Every Sunday my grandmother cooks for the entire family. Nevermind that she is in her 90s and there are always 25 or more of us. An average Sunday feast at Grandma's includes home-baked bread, a salad of some sort, the usual favorites that only she can cook and at least two dessert choices. All of my family crowds into her home, which is not much bigger than a NYC apartment. Some of us take a seat at the kitchen table. Others sit at the smaller table in the sunroom, but only after the 15-and-under crowd have finished eating and given up their seats.

The food is not your usual big city fare. There are no Ethiopian-inspired dishes or roasted fennel and lamb with a mandarin chutney sauce. But the conversation is probably not that far off from someone having sushi in Manhattan's Upper East Side. Just this Sunday, we discussed election results and a campaign mailer that had been sent out to the women of Floyd County. (We found it offensive, but I'll save that for another column.)

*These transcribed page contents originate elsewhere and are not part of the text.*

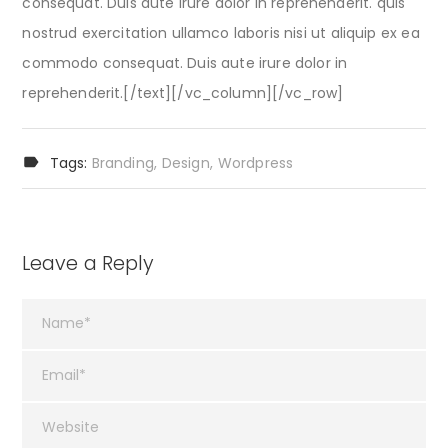
consequat. Duis aute irure dolor in reprehenderit. quis
nostrud exercitation ullamco laboris nisi ut aliquip ex ea
commodo consequat. Duis aute irure dolor in
reprehenderit.[/text][/vc_column][/vc_row]
Tags:
Branding
Design
Wordpress
Leave a Reply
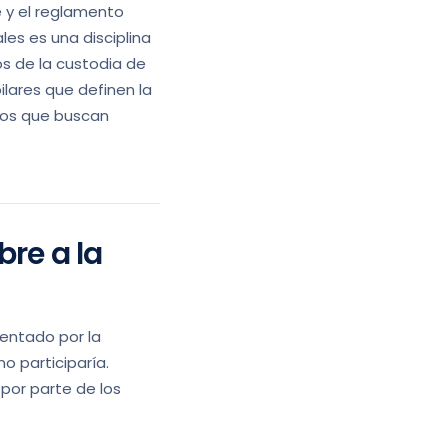
e y el reglamento
les es una disciplina
s de la custodia de
pilares que definen la
dos que buscan
bre a la
mentado por la
no participaría.
por parte de los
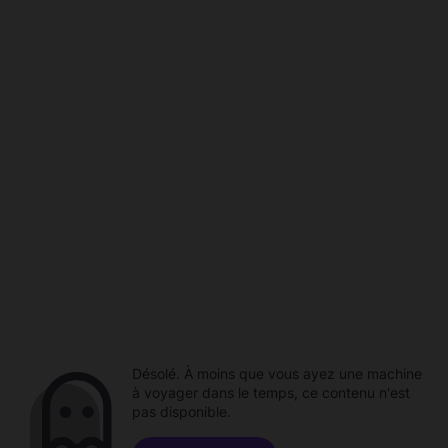
Désolé. À moins que vous ayez une machine
à voyager dans le temps, ce contenu n'est
pas disponible.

We also do the New York Times crossword puzzle that my Aunt prints every week. (And no, I'm not making this up just for the column.) The New York Times crossword puzzle has been a long-standing tradition at our Sunday dinners. The puzzle gets passed around throughout the afternoon and usually takes most of the day, along with most of the women at dinner to complete.

I could never buy into the notion that small towns are chock full of ultra-conservative, Republican-voting, gun-toting Americans. Maybe because my experience was never that red.

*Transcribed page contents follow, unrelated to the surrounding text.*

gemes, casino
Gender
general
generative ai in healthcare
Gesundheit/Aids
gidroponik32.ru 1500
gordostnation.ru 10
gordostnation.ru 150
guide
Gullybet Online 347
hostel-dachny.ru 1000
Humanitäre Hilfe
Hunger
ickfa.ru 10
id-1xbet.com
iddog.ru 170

Now that the election is over, let's hope that the severe division between small-town and big-town America is coming to an end. Besides our Sunday dinner rituals, I'm curious about how different we really are from people who live in cities with taller buildings and bigger populations.

My family's Sunday dinners couldn't appear more small-town if Norman Rockwell showed up and painted us sitting around my grandmother's kitchen table, bowing our heads as she says grace and eating her chicken and dumplings. But our family is not one you can easily typecast. My cousin and her husband served in the military. Many of my family members still go to church every Sunday. Some of us are public school graduates, others went to private high schools and universities. We belong to different tax brackets and do not always vote for the same candidates.

One thing we all shared this election season was a sigh of relief when our state showed up blue on CNN's electoral map. For the first time in 44 years, it was nice to know that our role in the presidential election was not cast before the votes.